▶ [WHAT THE EXERCISE ASKS]: When the line with "S-Business yrityksille" is reached, include it and stop; before that, copy each line of the listing exactly from the first.

▶ [DATA SHOWN]:
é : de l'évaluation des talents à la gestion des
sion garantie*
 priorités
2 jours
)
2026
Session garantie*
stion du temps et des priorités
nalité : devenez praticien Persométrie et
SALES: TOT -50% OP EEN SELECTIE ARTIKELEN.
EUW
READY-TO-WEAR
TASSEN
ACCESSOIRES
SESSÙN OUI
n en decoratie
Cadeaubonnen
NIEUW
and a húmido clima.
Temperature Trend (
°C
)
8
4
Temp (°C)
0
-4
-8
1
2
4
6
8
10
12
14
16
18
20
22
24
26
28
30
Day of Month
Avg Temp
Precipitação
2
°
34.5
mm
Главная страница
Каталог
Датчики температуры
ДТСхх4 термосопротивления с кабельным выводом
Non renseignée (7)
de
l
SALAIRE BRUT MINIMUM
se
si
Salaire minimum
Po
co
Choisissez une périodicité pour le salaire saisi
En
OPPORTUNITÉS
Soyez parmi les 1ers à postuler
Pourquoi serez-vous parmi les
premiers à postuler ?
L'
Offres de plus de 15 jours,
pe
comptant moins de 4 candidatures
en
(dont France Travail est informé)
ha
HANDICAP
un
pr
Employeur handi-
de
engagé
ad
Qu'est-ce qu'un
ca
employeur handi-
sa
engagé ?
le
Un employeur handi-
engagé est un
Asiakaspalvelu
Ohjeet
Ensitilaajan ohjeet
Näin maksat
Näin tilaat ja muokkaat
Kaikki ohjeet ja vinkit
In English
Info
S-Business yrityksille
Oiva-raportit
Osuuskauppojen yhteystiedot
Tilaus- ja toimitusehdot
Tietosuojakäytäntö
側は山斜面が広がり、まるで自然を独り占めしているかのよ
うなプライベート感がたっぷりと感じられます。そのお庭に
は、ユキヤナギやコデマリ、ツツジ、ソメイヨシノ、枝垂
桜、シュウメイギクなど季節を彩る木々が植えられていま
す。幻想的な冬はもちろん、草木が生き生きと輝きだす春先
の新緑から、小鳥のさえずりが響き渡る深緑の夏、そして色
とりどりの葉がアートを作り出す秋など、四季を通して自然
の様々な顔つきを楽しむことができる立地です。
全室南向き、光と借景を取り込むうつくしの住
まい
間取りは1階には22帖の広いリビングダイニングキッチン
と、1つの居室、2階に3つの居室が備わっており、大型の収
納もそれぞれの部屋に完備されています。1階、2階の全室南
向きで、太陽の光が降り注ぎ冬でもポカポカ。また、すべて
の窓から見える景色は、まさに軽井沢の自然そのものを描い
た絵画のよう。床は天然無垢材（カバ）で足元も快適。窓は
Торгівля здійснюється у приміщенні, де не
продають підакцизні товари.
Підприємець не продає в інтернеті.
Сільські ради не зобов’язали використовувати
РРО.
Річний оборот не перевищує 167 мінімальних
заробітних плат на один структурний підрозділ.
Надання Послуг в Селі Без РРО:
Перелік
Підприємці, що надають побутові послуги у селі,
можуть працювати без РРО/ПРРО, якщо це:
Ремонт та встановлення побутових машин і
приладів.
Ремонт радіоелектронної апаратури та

▶ [WRITTEN ANSWER]:
é : de l'évaluation des talents à la gestion des
sion garantie*
 priorités
2 jours
)
2026
Session garantie*
stion du temps et des priorités
nalité : devenez praticien Persométrie et
SALES: TOT -50% OP EEN SELECTIE ARTIKELEN.
EUW
READY-TO-WEAR
TASSEN
ACCESSOIRES
SESSÙN OUI
n en decoratie
Cadeaubonnen
NIEUW
and a húmido clima.
Temperature Trend (
°C
)
8
4
Temp (°C)
0
-4
-8
1
2
4
6
8
10
12
14
16
18
20
22
24
26
28
30
Day of Month
Avg Temp
Precipitação
2
°
34.5
mm
Главная страница
Каталог
Датчики температуры
ДТСхх4 термосопротивления с кабельным выводом
Non renseignée (7)
de
l
SALAIRE BRUT MINIMUM
se
si
Salaire minimum
Po
co
Choisissez une périodicité pour le salaire saisi
En
OPPORTUNITÉS
Soyez parmi les 1ers à postuler
Pourquoi serez-vous parmi les
premiers à postuler ?
L'
Offres de plus de 15 jours,
pe
comptant moins de 4 candidatures
en
(dont France Travail est informé)
ha
HANDICAP
un
pr
Employeur handi-
de
engagé
ad
Qu'est-ce qu'un
ca
employeur handi-
sa
engagé ?
le
Un employeur handi-
engagé est un
Asiakaspalvelu
Ohjeet
Ensitilaajan ohjeet
Näin maksat
Näin tilaat ja muokkaat
Kaikki ohjeet ja vinkit
In English
Info
S-Business yrityksille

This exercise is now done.